In reality, though, it is Dionne’s dishonesty, not the statements of the Congressmen, that is shameful. Take Dionne’s premise — that Kerry was attacked for concluding that the Vietnam War was a mistake. This statement is more than spin; it is a deliberate falsehood. Kerry is not being attacked because he concluded that the war was a mistake. That is the majority position today, so it would make no political sense to attack Kerry on that basis. As Dionne well knows, Kerry is under attack because he concluded (and apparently still believes) that the war was a crime and the soldiers who prosecuted it were criminals. The distinction between “mistake” and “crime”, obvious enough on its face, was the fundamental divide within the antiwar movement. Most protesters considered the war a tragic mistake. But Kerry’s statements after he returned from Vietnam unambiguously placed him in the “vanguard” that thought the war was actually a criminal enterprise. Dionne cannot contend that Kerry’s extreme view of so central event is not a legitimate matter of concern, so he pretends that Kerry did not hold the extreme view.
Dionne’s dishonesty continues when he considers the specific remarks of the Republican Congressmen in question. War hero John Kline, one of our favorite members of Congress, is taken to task for stating that Kerry’s service in Vietnam “does not excuse his joining ranks with Jane Fonda and others in speaking ill of our troops or their service, then or now.” To Dionne, the “then or now” part of the quotation is “demagogic” because Kerry has not bad-mouthed our troops in Irag. No, but he continues to speak ill of those who served in Vietnam, still claiming that his allegations of endemic war crimes, though phrased the wrong way, are true.
Dionne also criticizes former POW Rep.

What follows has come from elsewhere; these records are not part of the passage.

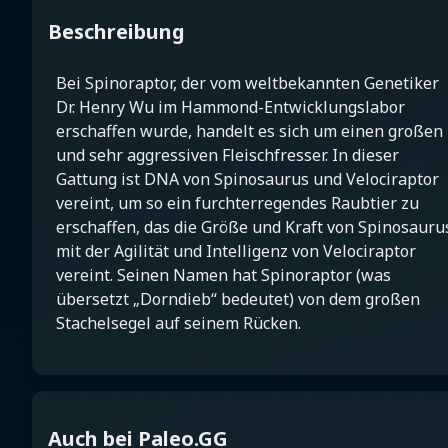
Beschreibung
Bei Spinoraptor, der vom weltbekannten Genetiker
Dr. Henry Wu im Hammond-Entwicklungslabor
erschaffen wurde, handelt es sich um einen großen
und sehr aggressiven Fleischfresser. In dieser
Gattung ist DNA von Spinosaurus und Velociraptor
vereint, um so ein furchterregendes Raubtier zu
erschaffen, das die Größe und Kraft von Spinosauru
mit der Agilität und Intelligenz von Velociraptor
vereint. Seinen Namen hat Spinoraptor (was
übersetzt „Dorndieb“ bedeutet) von dem großen
Stachelsegel auf seinem Rücken.
Auch bei Paleo.GG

Sam Johnson for stating that Kerry engaged in “nothing short of aiding and abetting the enemy.” Yet it is difficult to disagree with this characterization. How could Kerry’s highly publicized statements before Congress and on television that America was routinely, deliberately, and systematically committing war crimes in Vietnam not have aided the enemy? Dionne doesn’t attempt to tell us.
Some of Dionne’s arguments are just silly. He moans that when Bill Clinton ran, the Republicans seized on the fact that he didn’t fight in Vietnam. Now that the Democrats have a candidate who fought heroically, Republicans want to talk about something. It seems that the Democrats just can’t win for losing, although they might consider nominating someone who was neither a draft dodger nor a member of the fringe anti-war movement.

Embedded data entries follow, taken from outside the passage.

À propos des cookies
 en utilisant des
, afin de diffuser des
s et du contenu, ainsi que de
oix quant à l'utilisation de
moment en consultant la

Inevitably, Dionne summons John McCain to vouch for Kerry. McCain has said that Kerry’s anti-war actions angered him, but that he no longer holds these actions against Kerry and now regards him as a friend. This is the position that McCain consistently takes with respect to antiwar extremists he comes to know. For example, McCain developed a good relationship with my schoolmate, the late David Ifshin, who visited Hanoi as an anti-war activist while McCain was a POW. It is noble, almost saintly, of McCain to be so forgiving. But the reaction of Rep. Johnson (a POW for seven years) is more natural and just as valid, at least until such time as Kerry repudiates (if not apologizes for) his slanderous charges against those who served in Vietnam.